Dataset records
___

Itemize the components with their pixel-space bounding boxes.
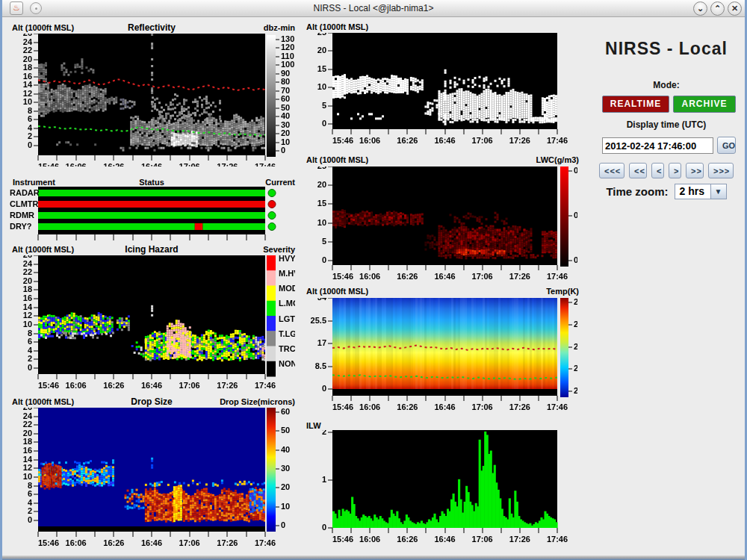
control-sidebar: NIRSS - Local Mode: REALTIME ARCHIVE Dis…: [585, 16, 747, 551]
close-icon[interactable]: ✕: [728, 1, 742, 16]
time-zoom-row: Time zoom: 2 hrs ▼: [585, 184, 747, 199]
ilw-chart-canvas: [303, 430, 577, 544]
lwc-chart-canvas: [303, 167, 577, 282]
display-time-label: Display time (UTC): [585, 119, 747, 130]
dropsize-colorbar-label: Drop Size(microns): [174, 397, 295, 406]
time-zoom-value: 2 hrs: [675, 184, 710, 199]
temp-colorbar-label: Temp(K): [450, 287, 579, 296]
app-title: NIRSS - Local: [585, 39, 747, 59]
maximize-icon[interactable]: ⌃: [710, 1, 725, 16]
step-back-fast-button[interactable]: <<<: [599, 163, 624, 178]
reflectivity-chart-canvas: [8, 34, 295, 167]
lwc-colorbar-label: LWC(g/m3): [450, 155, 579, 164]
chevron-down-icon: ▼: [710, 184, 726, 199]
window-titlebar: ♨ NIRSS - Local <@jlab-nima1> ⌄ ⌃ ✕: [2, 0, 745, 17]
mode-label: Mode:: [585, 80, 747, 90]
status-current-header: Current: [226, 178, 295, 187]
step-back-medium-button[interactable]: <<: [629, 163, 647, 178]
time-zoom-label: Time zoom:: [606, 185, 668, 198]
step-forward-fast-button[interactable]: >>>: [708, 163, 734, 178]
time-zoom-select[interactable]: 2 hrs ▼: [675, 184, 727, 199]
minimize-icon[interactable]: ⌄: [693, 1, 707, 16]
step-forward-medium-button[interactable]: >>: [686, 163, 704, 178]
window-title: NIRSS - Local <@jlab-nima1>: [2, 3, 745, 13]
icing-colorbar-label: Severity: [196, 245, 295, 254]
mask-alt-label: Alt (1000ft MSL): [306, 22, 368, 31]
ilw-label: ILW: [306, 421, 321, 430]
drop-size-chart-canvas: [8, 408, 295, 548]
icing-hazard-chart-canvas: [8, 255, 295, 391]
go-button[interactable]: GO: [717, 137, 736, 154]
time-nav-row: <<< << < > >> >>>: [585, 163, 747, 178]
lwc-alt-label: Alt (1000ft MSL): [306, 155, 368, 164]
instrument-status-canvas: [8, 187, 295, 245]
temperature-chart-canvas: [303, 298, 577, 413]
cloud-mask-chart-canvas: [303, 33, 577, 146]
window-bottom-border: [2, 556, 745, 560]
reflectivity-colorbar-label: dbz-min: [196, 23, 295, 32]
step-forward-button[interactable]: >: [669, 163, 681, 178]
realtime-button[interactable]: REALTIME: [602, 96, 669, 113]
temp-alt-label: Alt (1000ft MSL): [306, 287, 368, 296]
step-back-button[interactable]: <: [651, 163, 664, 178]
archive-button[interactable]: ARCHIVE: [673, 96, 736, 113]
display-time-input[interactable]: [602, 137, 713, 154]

___

● **WHAT IS EXPECTED**
Once the pictures are removed, write out all of the entries above exactly.

● **EXERCISE ANSWER**
Itemize the components with their pixel-space bounding boxes.
control-sidebar: NIRSS - Local Mode: REALTIME ARCHIVE Dis…: [585, 16, 747, 551]
close-icon[interactable]: ✕: [728, 1, 742, 16]
time-zoom-row: Time zoom: 2 hrs ▼: [585, 184, 747, 199]
ilw-chart-canvas: [303, 430, 577, 544]
lwc-chart-canvas: [303, 167, 577, 282]
display-time-label: Display time (UTC): [585, 119, 747, 130]
dropsize-colorbar-label: Drop Size(microns): [174, 397, 295, 406]
time-zoom-value: 2 hrs: [675, 184, 710, 199]
temp-colorbar-label: Temp(K): [450, 287, 579, 296]
app-title: NIRSS - Local: [585, 39, 747, 59]
maximize-icon[interactable]: ⌃: [710, 1, 725, 16]
step-back-fast-button[interactable]: <<<: [599, 163, 624, 178]
reflectivity-chart-canvas: [8, 34, 295, 167]
lwc-colorbar-label: LWC(g/m3): [450, 155, 579, 164]
chevron-down-icon: ▼: [710, 184, 726, 199]
window-titlebar: ♨ NIRSS - Local <@jlab-nima1> ⌄ ⌃ ✕: [2, 0, 745, 17]
mode-label: Mode:: [585, 80, 747, 90]
status-current-header: Current: [226, 178, 295, 187]
step-back-medium-button[interactable]: <<: [629, 163, 647, 178]
time-zoom-label: Time zoom:: [606, 185, 668, 198]
step-forward-fast-button[interactable]: >>>: [708, 163, 734, 178]
time-zoom-select[interactable]: 2 hrs ▼: [675, 184, 727, 199]
minimize-icon[interactable]: ⌄: [693, 1, 707, 16]
step-forward-medium-button[interactable]: >>: [686, 163, 704, 178]
window-title: NIRSS - Local <@jlab-nima1>: [2, 3, 745, 13]
icing-colorbar-label: Severity: [196, 245, 295, 254]
mask-alt-label: Alt (1000ft MSL): [306, 22, 368, 31]
ilw-label: ILW: [306, 421, 321, 430]
drop-size-chart-canvas: [8, 408, 295, 548]
icing-hazard-chart-canvas: [8, 255, 295, 391]
go-button[interactable]: GO: [717, 137, 736, 154]
time-nav-row: <<< << < > >> >>>: [585, 163, 747, 178]
lwc-alt-label: Alt (1000ft MSL): [306, 155, 368, 164]
instrument-status-canvas: [8, 187, 295, 245]
temperature-chart-canvas: [303, 298, 577, 413]
cloud-mask-chart-canvas: [303, 33, 577, 146]
window-bottom-border: [2, 556, 745, 560]
reflectivity-colorbar-label: dbz-min: [196, 23, 295, 32]
step-forward-button[interactable]: >: [669, 163, 681, 178]
realtime-button[interactable]: REALTIME: [602, 96, 669, 113]
temp-alt-label: Alt (1000ft MSL): [306, 287, 368, 296]
step-back-button[interactable]: <: [651, 163, 664, 178]
archive-button[interactable]: ARCHIVE: [673, 96, 736, 113]
display-time-input[interactable]: [602, 137, 713, 154]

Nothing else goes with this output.